Écrits et conférences d'intérêt général



 

 

 
 

 

La démocratie telle que vécue en Occident est loin de ce qu’était l’idéal de Platon. Les groupes de pression en son sein favorisent des intérêts privés plutôt que le bien commun. Qu’en est-il de groupes de pression au sein de l’Église ?

La démocratie à réinventer

 

            Les pays d’Occident sont fiers de leur démocratie et, dans leur générosité, ils veulent en faire partager le reste du monde.  L’Irak et l’Afghanistan ont payé un fort minerval pour l’apprendre.       

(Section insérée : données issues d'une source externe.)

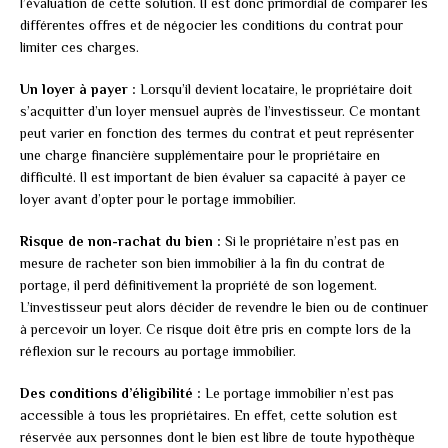
l’évaluation de cette solution. Il est donc primordial de comparer les
différentes offres et de négocier les conditions du contrat pour
limiter ces charges.
Un loyer à payer :
Lorsqu’il devient locataire, le propriétaire doit
s’acquitter d’un loyer mensuel auprès de l’investisseur. Ce montant
peut varier en fonction des termes du contrat et peut représenter
une charge financière supplémentaire pour le propriétaire en
difficulté. Il est important de bien évaluer sa capacité à payer ce
loyer avant d’opter pour le portage immobilier.
Risque de non-rachat du bien :
Si le propriétaire n’est pas en
mesure de racheter son bien immobilier à la fin du contrat de
portage, il perd définitivement la propriété de son logement.
L’investisseur peut alors décider de revendre le bien ou de continuer
à percevoir un loyer. Ce risque doit être pris en compte lors de la
réflexion sur le recours au portage immobilier.
Des conditions d’éligibilité :
Le portage immobilier n’est pas
accessible à tous les propriétaires. En effet, cette solution est
réservée aux personnes dont le bien est libre de toute hypothèque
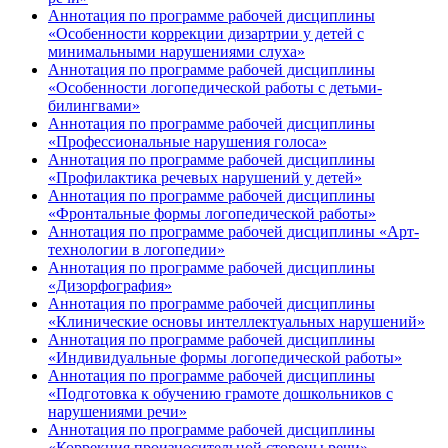
Аннотация по программе рабочей дисциплины
«Особенности коррекции дизартрии у детей с
минимальными нарушениями слуха»
Аннотация по программе рабочей дисциплины
«Особенности логопедической работы с детьми-
билингвами»
Аннотация по программе рабочей дисциплины
«Профессиональные нарушения голоса»
Аннотация по программе рабочей дисциплины
«Профилактика речевых нарушений у детей»
Аннотация по программе рабочей дисциплины
«Фронтальные формы логопедической работы»
Аннотация по программе рабочей дисциплины «Арт-
технологии в логопедии»
Аннотация по программе рабочей дисциплины
«Дизорфография»
Аннотация по программе рабочей дисциплины
«Клинические основы интеллектуальных нарушений»
Аннотация по программе рабочей дисциплины
«Индивидуальные формы логопедической работы»
Аннотация по программе рабочей дисциплины
«Подготовка к обучению грамоте дошкольников с
нарушениями речи»
Аннотация по программе рабочей дисциплины
«Коррекция произносительной стороны речи»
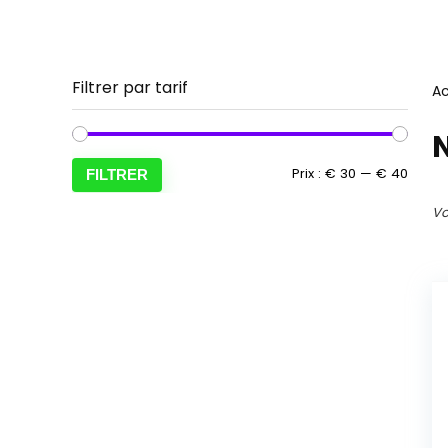
Filtrer par tarif
Ac
N
Prix
Prix
Prix :
€ 30
—
€ 40
FILTRER
min
max
Vo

Platon, qui en a rêvé l’un des premiers, aurait certainement beaucoup de difficulté à reconnaître son rêve dans nos diverses formes actuelles de démocratie représentative.  À tous les quatre ou cinq ans le peuple se soumet à un rituel appelé élection. Les élus, lorsqu’ils réussissent à former un gouvernement, entreprennent de gérer le pays au nom de ceux qui les ont élus.  Mais leur marge de manœuvre est assez limitée. Elle est conditionnée avant tout par la situation économique du pays qui dépend largement de politiques économiques et financières élaborées par de grands groupes supranationaux.

 

Le pouvoir de la rue et ses limites

            Des peuples opprimés ont parfois des sursauts de dignité provoquant des mouvements de foules qui chassent des dictateurs. Cela est arrivé il n’y a pas longtemps en Tunisie et plus récemment en Égypte. Dans la plupart des cas leur révolution leur est subtilisée. La rue peut renverser un dictateur, et on s’en réjouit.  Elle ne gère pas un pays. Les Iraniens, faisant face, mains nues, aux chars d’assaut de l’armée ont renversé le Shah.  Ils ont hérité non pas de la démocratie, mais de Khomeiny. Les intérêts de l’Otan, de la France en particulier, en Tunisie sont trop grands pour qu’on permette l’instauration d’une démocratie tunisienne totalement autonome.  L’Égypte et son armée sont trop importantes dans l’échiquier du Moyen-Orient pour que les Américains n’entreprennent pas, dès le départ de Moubarak, de gérer le passage graduel du pays vers une démocratie telle qu’ils la conçoivent.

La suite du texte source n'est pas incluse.